Die Auslobung, die Bewerbung und der Verkauf von Influenzinum als „homöopathische Grippeimpfung“ ist folglich nicht zulässig.
Oscillococcinum
Bei der Herstellung des Präparates werden Entenleber und –herz verarbeitet und entsprechend den homöopathischen Vorschriften schrittweise potenziert (Anas barbariae hepatis et cordis extractum 200K). Das Präparat ist gemäss Patienteninformation für folgende Anwendung zugelassen: “Gemäss homöopathischem Arzneimittelbild kann Oscillococcinum zur Vorbeugung einer Grippe, bei beginnenden grippalen Beschwerden sowie bei eingetretener Grippeerkrankung angewendet werden“. Der Verkauf von Oscillococcinum als „homöopathische Grippeimpfung“ durch die Vertriebsfirma oder durch den Detailhandel ist nicht zulässig.

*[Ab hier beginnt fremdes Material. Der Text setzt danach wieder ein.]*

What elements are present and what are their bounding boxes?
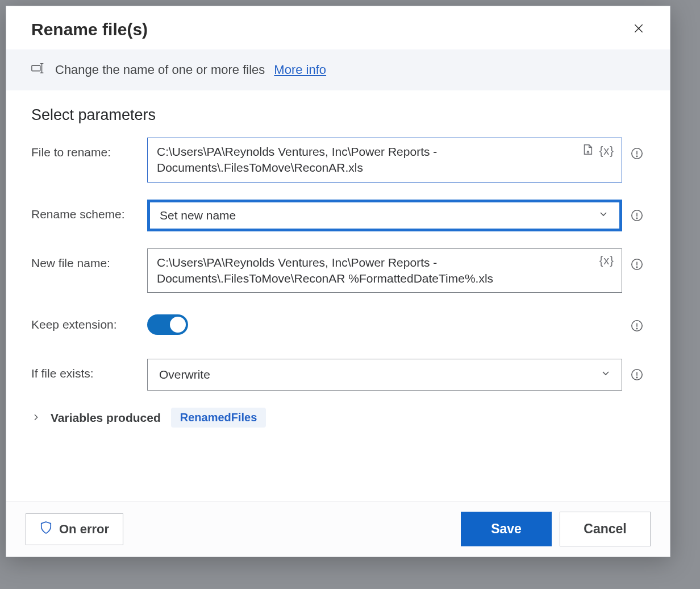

Diese Angabe deckt sich nicht mit der Zulassung durch Swissmedic. Sie suggeriert, dass das Präparat dieselbe Wirkung wie eine echte Grippeimpfung aufweist. Ein echter Grippeimpfstoff enthält jedoch bestimmte, von der WHO in jedem Jahr neu festgelegte, inaktivierte Influenza- Viren oder deren Bestandteile, löst eine spezifische Immunantwort mit der Produktion spezifischer Antikörper gegen diese Influenza-Viren aus und sorgt dadurch für eine spezifische Schutzwirkung. Oscillococcinum kann diese spezifische Immunantwort nicht auslösen. In der Patienteninformation zu Oscillococcinum wird indirekt auf diesen wichtigen Unterschied aufmerksam gemacht, indem Risikogruppen empfohlen wird, einen Arzt oder eine Ärztin zu konsultieren.
Korrekte Abgabe
Bei der Abgabe von Arzneimitteln sind gemäss Art. 26 des Heilmittelgesetzes (HMG, SR 812.21) die anerkannten Regeln der medizinischen und pharmazeutischen Wissenschaften zu beachten. Gemäss Art. 3 HMG obliegt der Umgang mit Arzneimitteln der Sorgfaltspflicht, Gesundheit von Mensch und Tier dürfen nicht gefährdet werden.
Homöopathische Präparate dürfen von Medizinal- und Fachpersonen nicht als „homöopathische Grippeimpfungen“ angepriesen und verkauft werden, da diese Anpreisung zu einer Täuschung der Konsumenten führen kann. Es besteht die Gefahr, dass aufgrund solcher Anpreisungen Personen auch aus Risikogruppen, für die eine Grippeimpfung medizinisch dringend angeraten ist, auf die vom BAG empfohlene aktuelle Grippeimpfung verzichten, was deren Gesundheit gefährden kann.